In the light of his meeting with Christ, Paul, who was not a man who had lived outside the Law, understood "that he had been seeking to construct his own justice, and that with that justice he had lived for himself. He understood that it was absolutely necessary to give a new direction to his life... Before the cross of Christ, the extreme expression of His sacrifice, no one can boast of themselves, of their own justice."
 
"Reflecting upon the meaning of justification not by works but by faith we have come to the second defining component of Christian identity," said Pope Benedict. Indeed, Christian identity has two elements: "not seeking oneself by oneself, but receiving oneself from Christ and giving oneself to Christ," and "participating personally in Christ's own story, to the point of immerging oneself in Him and sharing both His death and His life."
 
"For Paul," he concluded, "it is not enough to say that Christians are baptized or that they are believers. For him, it is equally important to say that they are 'in Christ Jesus.'”
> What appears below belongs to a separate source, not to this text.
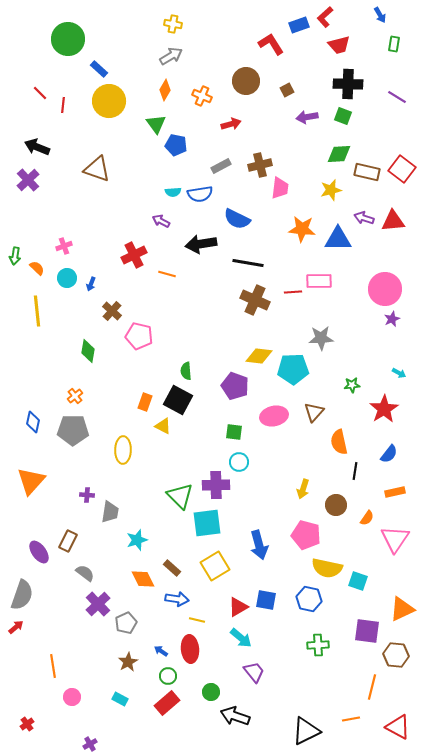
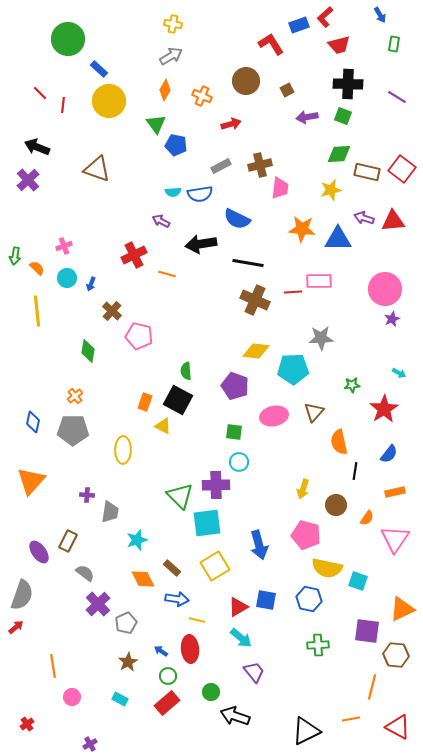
yellow diamond at (259, 356): moved 3 px left, 5 px up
“That which we, as Christians, are, we owe it only to Him and to His grace. And because nothing and no one can take His place, then to nothing else and to no one else do we pay the homage we pay to Him. No idol must contaminate our spiritual universe. Otherwise, instead of enjoying the freedom we have acquired, we would fall into a form of humiliating slavery, the Pope concluded. “Our radical devotion to Christ and the fact that we 'are in Him' must infuse us with a sense of complete trust."